> Task objective: Reproduce the listing in its entirety. Do not reproduce the pictures.

> Information shown:

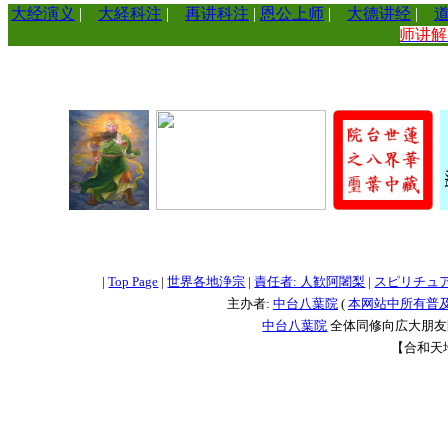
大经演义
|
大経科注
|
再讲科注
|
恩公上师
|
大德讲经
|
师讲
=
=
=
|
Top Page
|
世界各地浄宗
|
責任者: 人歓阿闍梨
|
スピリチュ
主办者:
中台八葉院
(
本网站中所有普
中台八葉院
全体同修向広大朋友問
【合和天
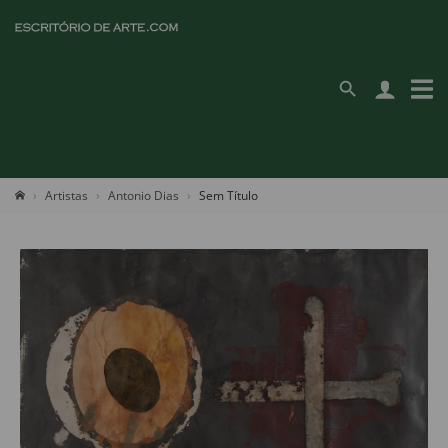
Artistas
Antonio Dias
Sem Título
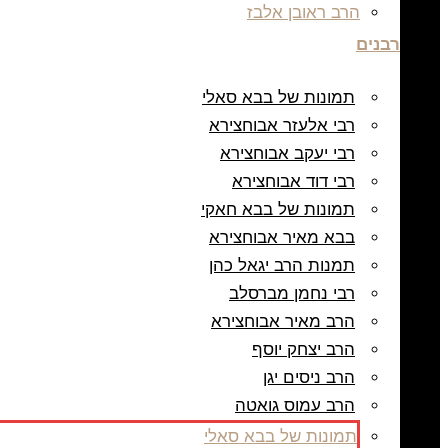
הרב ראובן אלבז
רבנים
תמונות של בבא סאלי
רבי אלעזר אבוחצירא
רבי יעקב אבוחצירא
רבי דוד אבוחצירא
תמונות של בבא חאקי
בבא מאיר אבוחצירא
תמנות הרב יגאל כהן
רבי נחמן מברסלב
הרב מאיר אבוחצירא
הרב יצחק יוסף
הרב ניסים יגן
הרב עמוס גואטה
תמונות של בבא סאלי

> Exercise answer:
大经演义
|
大経科注
|
再讲科注
|
恩公上师
|
大德讲经
|
师讲
=
=
=
|
Top Page
|
世界各地浄宗
|
責任者: 人歓阿闍梨
|
スピリチュ
主办者:
中台八葉院
(
本网站中所有普
中台八葉院
全体同修向広大朋友問
【合和天
Artistas
Antonio Dias
Sem Título
הרב ראובן אלבז
רבנים
תמונות של בבא סאלי
רבי אלעזר אבוחצירא
רבי יעקב אבוחצירא
רבי דוד אבוחצירא
תמונות של בבא חאקי
בבא מאיר אבוחצירא
תמנות הרב יגאל כהן
רבי נחמן מברסלב
הרב מאיר אבוחצירא
הרב יצחק יוסף
הרב ניסים יגן
הרב עמוס גואטה
תמונות של בבא סאלי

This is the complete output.